Dataset entries:
BEGIN
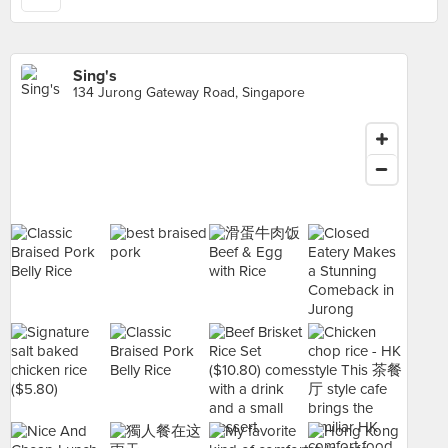
Sing's
134 Jurong Gateway Road, Singapore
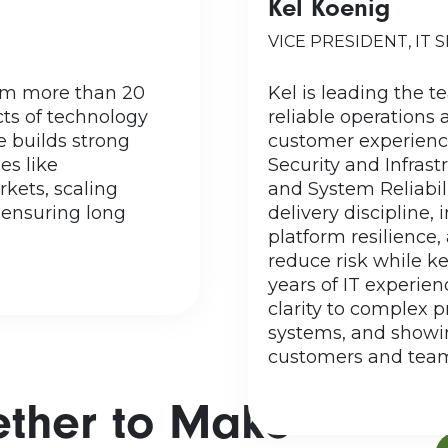
Kel Koenig
rk has called Virginia
grew up in Iowa,
. He is married with
VICE PRESIDENT, IT 
family ulti
 son-in-law, and one
Wisconsin. Fun 
 size family, what is
rom more than 20
Kel is leading the t
world.
not an Averett family
cts of technology
reliable operations 
Informa
an see here when the
 builds strong
customer experience
Wisconsin–Eau C
 their natural state
es like
Security and Infras
ssion. But, Kirk does
kets, scaling
and System Reliabili
mes, relaxing at the
 ensuring long
delivery discipline,
lake,...
platform resilience,
reduce risk while k
READ MORE
years of IT experien
clarity to complex 
systems, and showi
customers and team
ether to Make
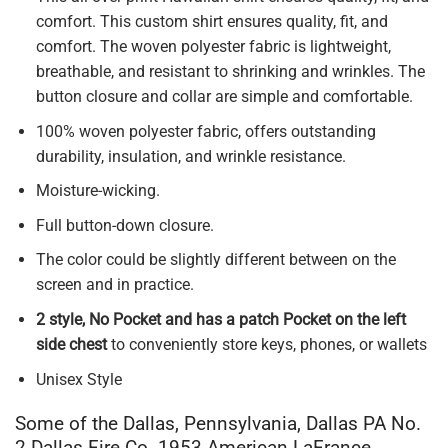
comfort. This custom shirt ensures quality, fit, and
comfort. The woven polyester fabric is lightweight,
breathable, and resistant to shrinking and wrinkles. The
button closure and collar are simple and comfortable.
100% woven polyester fabric, offers outstanding
durability, insulation, and wrinkle resistance.
Moisture-wicking.
Full button-down closure.
The color could be slightly different between on the
screen and in practice.
2 style, No Pocket and has a patch Pocket on the left
side chest
to conveniently store keys, phones, or wallets
Unisex Style
Some of the Dallas, Pennsylvania, Dallas PA No.
2 Dallas Fire Co. 1953 American LaFrance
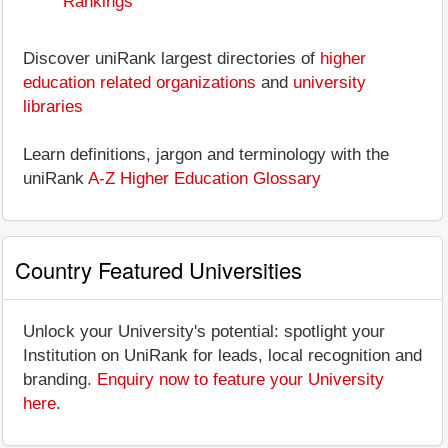
Rankings
Discover uniRank largest directories of
higher
education related organizations
and
university
libraries
Learn definitions, jargon and terminology with the
uniRank
A-Z Higher Education Glossary
Country Featured Universities
Unlock your University's potential: spotlight your
Institution on UniRank for leads, local recognition and
branding.
Enquiry now to feature your University
here
.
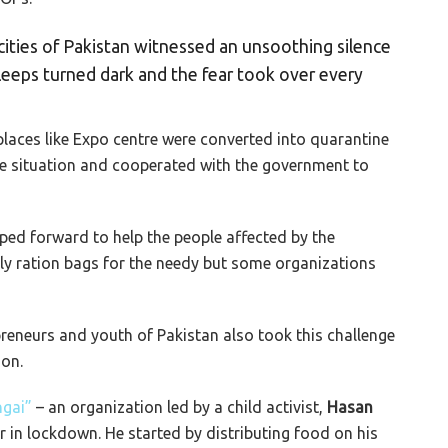
 cities of Pakistan witnessed an unsoothing silence
 sleeps turned dark and the fear took over every
laces like Expo centre were converted into quarantine
he situation and cooperated with the government to
ped forward to help the people affected by the
 ration bags for the needy but some organizations
preneurs and youth of Pakistan also took this challenge
ion.
gai”
– an organization led by a child activist,
Hasan
 in lockdown. He started by distributing food on his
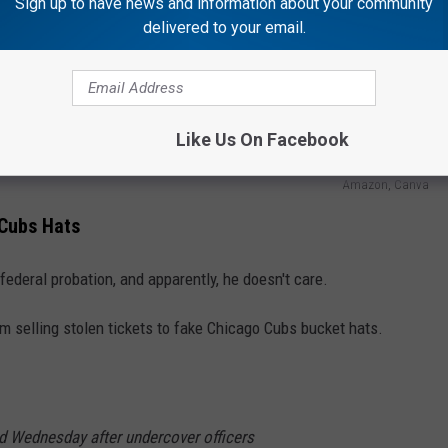
Sign up to have news and information about your community
delivered to your email.
Like Us On Facebook
Amazon, Canva
 Cubs Hats
n federal probation, and apparently, he doesn't care.
selling stolen tickets to fake Chicago Cubs bucket hats.
ed Wednesday after undercover officers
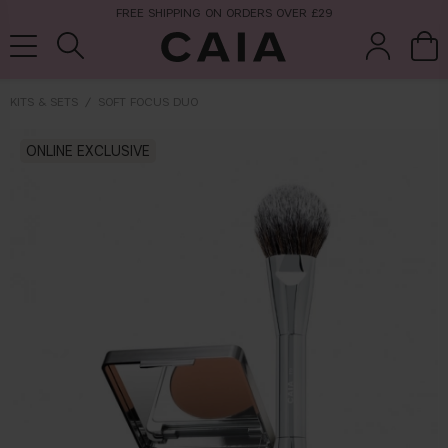
FREE SHIPPING ON ORDERS OVER £29
KITS & SETS
SOFT FOCUS DUO
brushes &
ONLINE EXCLUSIVE
fragrance
kits & sets
tools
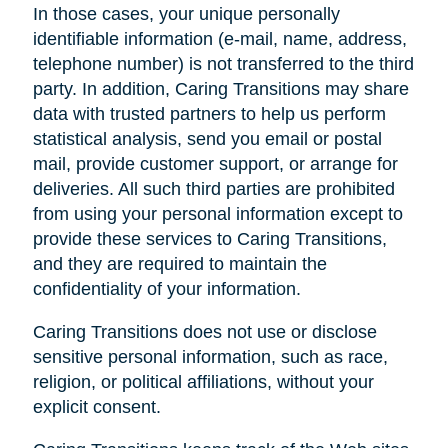
In those cases, your unique personally
identifiable information (e-mail, name, address,
telephone number) is not transferred to the third
party. In addition, Caring Transitions may share
data with trusted partners to help us perform
statistical analysis, send you email or postal
mail, provide customer support, or arrange for
deliveries. All such third parties are prohibited
from using your personal information except to
provide these services to Caring Transitions,
and they are required to maintain the
confidentiality of your information.
Caring Transitions does not use or disclose
sensitive personal information, such as race,
religion, or political affiliations, without your
explicit consent.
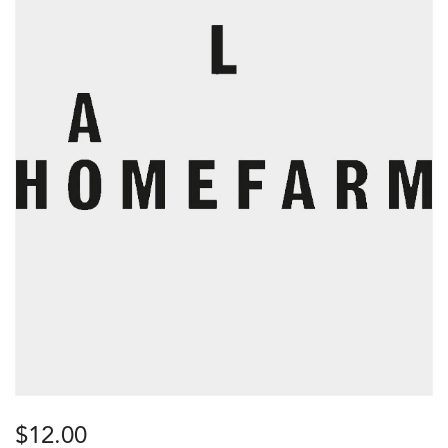
$
12.00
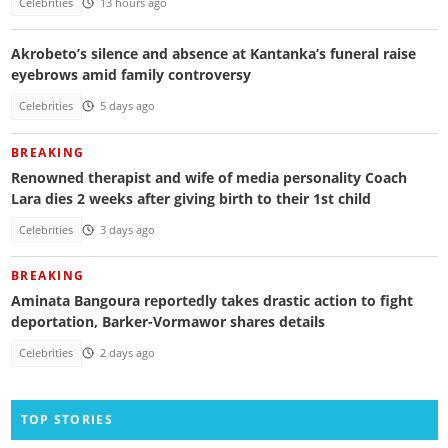
Celebrities
13 hours ago
Akrobeto’s silence and absence at Kantanka’s funeral raise
eyebrows amid family controversy
Celebrities
5 days ago
BREAKING
Renowned therapist and wife of media personality Coach
Lara dies 2 weeks after giving birth to their 1st child
Celebrities
3 days ago
BREAKING
Aminata Bangoura reportedly takes drastic action to fight
deportation, Barker-Vormawor shares details
Celebrities
2 days ago
TOP STORIES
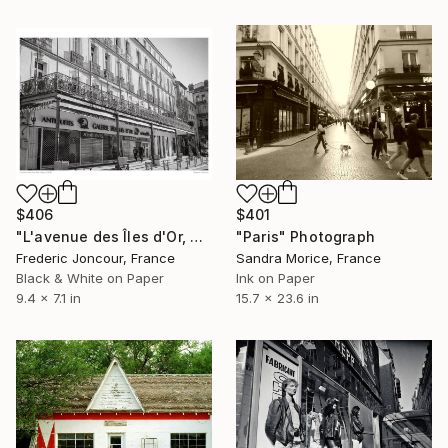
$406
$401
"L'avenue des Îles d'Or, Hyères (2021)" Photograph
"Paris" Photograph
Frederic Joncour, France
Sandra Morice, France
Black & White on Paper
Ink on Paper
9.4 x 7.1 in
15.7 x 23.6 in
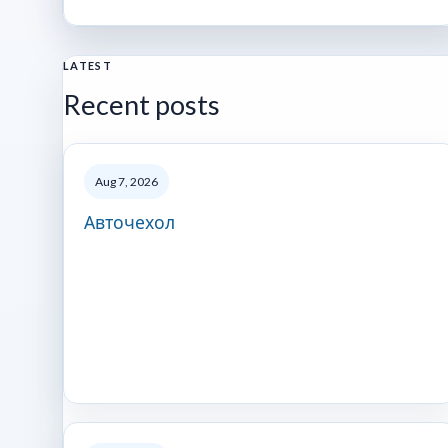
LATEST
Recent posts
Aug 7, 2026
Авточехол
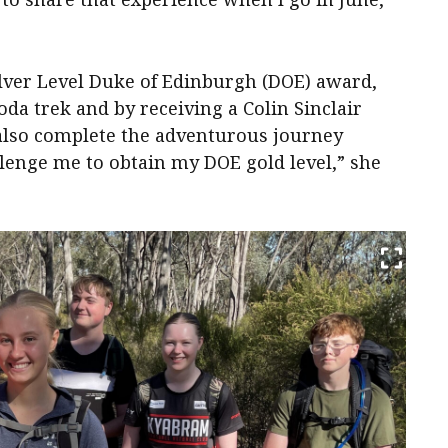
lver Level Duke of Edinburgh (DOE) award,
oda trek and by receiving a Colin Sinclair
 also complete the adventurous journey
enge me to obtain my DOE gold level,” she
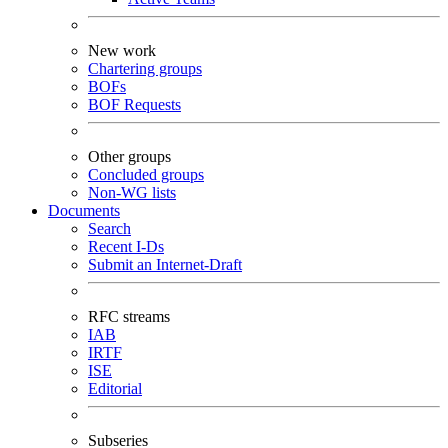
New work
Chartering groups
BOFs
BOF Requests
Other groups
Concluded groups
Non-WG lists
Documents
Search
Recent I-Ds
Submit an Internet-Draft
RFC streams
IAB
IRTF
ISE
Editorial
Subseries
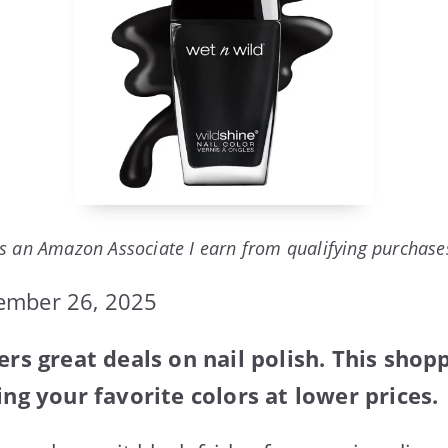
s an Amazon Associate I earn from qualifying purchase
ember 26, 2025
ers great deals on nail polish. This shop
ing your favorite colors at lower prices.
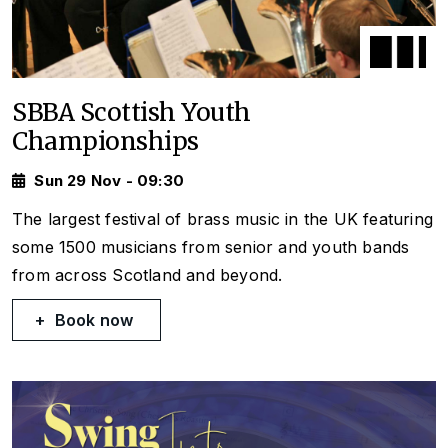
SBBA Scottish Youth
Championships
Sun 29 Nov - 09:30
The largest festival of brass music in the UK featuring
some 1500 musicians from senior and youth bands
from across Scotland and beyond.
Book now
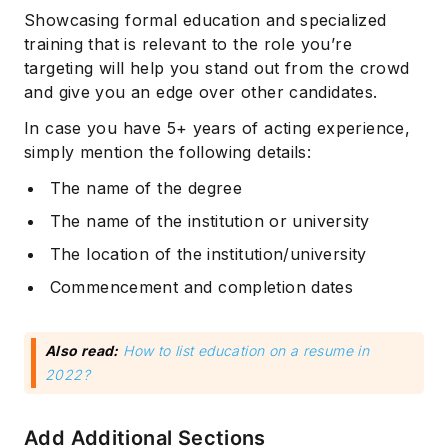
Showcasing formal education and specialized
training that is relevant to the role you’re
targeting will help you stand out from the crowd
and give you an edge over other candidates.
In case you have 5+ years of acting experience,
simply mention the following details:
The name of the degree
The name of the institution or university
The location of the institution/university
Commencement and completion dates
Also read:
How to list education on a resume in
2022?
Add Additional Sections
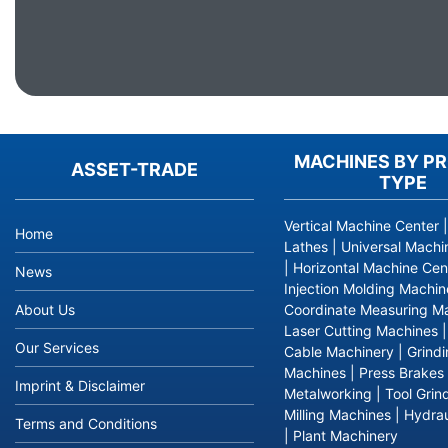
MACHINES BY P
ASSET-TRADE
TYPE
Vertical Machine Center
Home
Lathes
|
Universal Machi
|
Horizontal Machine Cen
News
Injection Molding Machin
About Us
Coordinate Measuring M
Laser Cutting Machines
Our Services
Cable Machinery
|
Grind
Machines
|
Press Brakes
Imprint & Disclaimer
Metalworking
|
Tool Grin
Milling Machines
|
Hydrau
Terms and Conditions
|
Plant Machinery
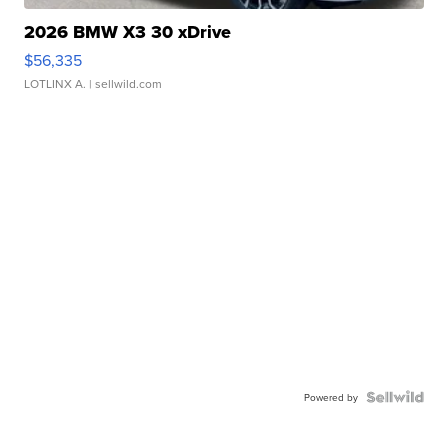
2026 BMW X3 30 xDrive
$56,335
LOTLINX A.
| sellwild.com
Powered by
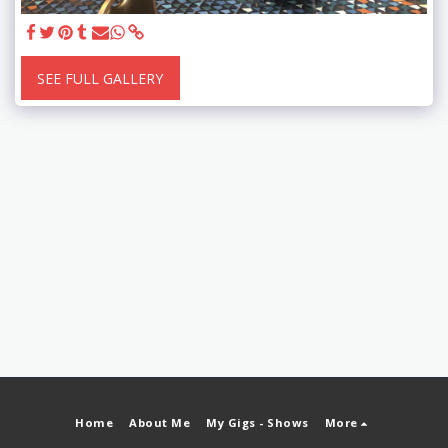
SEE FULL GALLERY
Home
About Me
My Gigs - Shows
More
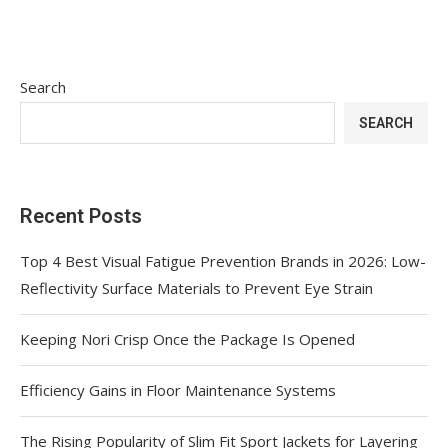
Search
SEARCH
Recent Posts
Top 4 Best Visual Fatigue Prevention Brands in 2026: Low-
Reflectivity Surface Materials to Prevent Eye Strain
Keeping Nori Crisp Once the Package Is Opened
Efficiency Gains in Floor Maintenance Systems
The Rising Popularity of Slim Fit Sport Jackets for Layering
END
● **Task goal**: Write out the records once more, exactly as they stand, with no images.

● **Answer to this problem**:
Sing's
134 Jurong Gateway Road, Singapore
Kel Koenig
rk has called Virginia
grew up in Iowa,
. He is married with
VICE PRESIDENT, IT 
family ulti
 son-in-law, and one
Wisconsin. Fun 
 size family, what is
rom more than 20
Kel is leading the t
world.
not an Averett family
cts of technology
reliable operations 
Informa
an see here when the
 builds strong
customer experience
Wisconsin–Eau C
 their natural state
es like
Security and Infras
ssion. But, Kirk does
kets, scaling
and System Reliabili
mes, relaxing at the
 ensuring long
delivery discipline,
lake,...
platform resilience,
reduce risk while k
READ MORE
years of IT experien
clarity to complex 
systems, and showi
customers and team
ether to Make
comfort. This custom shirt ensures quality, fit, and
comfort. The woven polyester fabric is lightweight,
breathable, and resistant to shrinking and wrinkles. The
button closure and collar are simple and comfortable.
100% woven polyester fabric, offers outstanding
durability, insulation, and wrinkle resistance.
Moisture-wicking.
Full button-down closure.
The color could be slightly different between on the
screen and in practice.
2 style, No Pocket and has a patch Pocket on the left
side chest
to conveniently store keys, phones, or wallets
Unisex Style
Some of the Dallas, Pennsylvania, Dallas PA No.
2 Dallas Fire Co. 1953 American LaFrance
Rankings
Discover uniRank largest directories of
higher
education related organizations
and
university
libraries
Learn definitions, jargon and terminology with the
uniRank
A-Z Higher Education Glossary
Country Featured Universities
Unlock your University's potential: spotlight your
Institution on UniRank for leads, local recognition and
branding.
Enquiry now to feature your University
here
.
 cities of Pakistan witnessed an unsoothing silence
 sleeps turned dark and the fear took over every
laces like Expo centre were converted into quarantine
he situation and cooperated with the government to
ped forward to help the people affected by the
 ration bags for the needy but some organizations
preneurs and youth of Pakistan also took this challenge
ion.
gai”
– an organization led by a child activist,
Hasan
 in lockdown. He started by distributing food on his
Sign up to have news and information about your community
delivered to your email.
Like Us On Facebook
Amazon, Canva
 Cubs Hats
n federal probation, and apparently, he doesn't care.
selling stolen tickets to fake Chicago Cubs bucket hats.
ed Wednesday after undercover officers
FREE SHIPPING ON ORDERS OVER £29
KITS & SETS
SOFT FOCUS DUO
brushes &
ONLINE EXCLUSIVE
fragrance
kits & sets
tools
In those cases, your unique personally
identifiable information (e-mail, name, address,
telephone number) is not transferred to the third
party. In addition, Caring Transitions may share
data with trusted partners to help us perform
statistical analysis, send you email or postal
mail, provide customer support, or arrange for
deliveries. All such third parties are prohibited
from using your personal information except to
provide these services to Caring Transitions,
and they are required to maintain the
confidentiality of your information.
Caring Transitions does not use or disclose
sensitive personal information, such as race,
religion, or political affiliations, without your
explicit consent.
$
12.00
Celebrities
13 hours ago
Akrobeto’s silence and absence at Kantanka’s funeral raise
eyebrows amid family controversy
Celebrities
5 days ago
BREAKING
Renowned therapist and wife of media personality Coach
Lara dies 2 weeks after giving birth to their 1st child
Celebrities
3 days ago
BREAKING
Aminata Bangoura reportedly takes drastic action to fight
deportation, Barker-Vormawor shares details
Celebrities
2 days ago
TOP STORIES
$406
$401
"L'avenue des Îles d'Or, Hyères (2021)" Photograph
"Paris" Photograph
Frederic Joncour, France
Sandra Morice, France
Black & White on Paper
Ink on Paper
9.4 x 7.1 in
15.7 x 23.6 in
LATEST
Recent posts
Aug 7, 2026
Авточехол
lver Level Duke of Edinburgh (DOE) award,
oda trek and by receiving a Colin Sinclair
 also complete the adventurous journey
enge me to obtain my DOE gold level,” she
New work
Chartering groups
BOFs
BOF Requests
Other groups
Concluded groups
Non-WG lists
Documents
Search
Recent I-Ds
Submit an Internet-Draft
RFC streams
IAB
IRTF
ISE
Editorial
Subseries
s an Amazon Associate I earn from qualifying purchase
ember 26, 2025
ers great deals on nail polish. This shop
ing your favorite colors at lower prices.
SBBA Scottish Youth
Championships
Sun 29 Nov - 09:30
The largest festival of brass music in the UK featuring
some 1500 musicians from senior and youth bands
from across Scotland and beyond.
Book now
Showcasing formal education and specialized
training that is relevant to the role you’re
targeting will help you stand out from the crowd
and give you an edge over other candidates.
In case you have 5+ years of acting experience,
simply mention the following details:
The name of the degree
The name of the institution or university
The location of the institution/university
Commencement and completion dates
Also read:
How to list education on a resume in
2022?
Add Additional Sections
MACHINES BY P
ASSET-TRADE
TYPE
Vertical Machine Center
Home
Lathes
|
Universal Machi
|
Horizontal Machine Cen
News
Injection Molding Machin
About Us
Coordinate Measuring M
Laser Cutting Machines
Our Services
Cable Machinery
|
Grind
Machines
|
Press Brakes
Imprint & Disclaimer
Metalworking
|
Tool Grin
Milling Machines
|
Hydrau
Terms and Conditions
|
Plant Machinery
2026 BMW X3 30 xDrive
$56,335
LOTLINX A.
| sellwild.com
Powered by
SEE FULL GALLERY
Home
About Me
My Gigs - Shows
More
Search
SEARCH
Recent Posts
Top 4 Best Visual Fatigue Prevention Brands in 2026: Low-
Reflectivity Surface Materials to Prevent Eye Strain
Keeping Nori Crisp Once the Package Is Opened
Efficiency Gains in Floor Maintenance Systems
The Rising Popularity of Slim Fit Sport Jackets for Layering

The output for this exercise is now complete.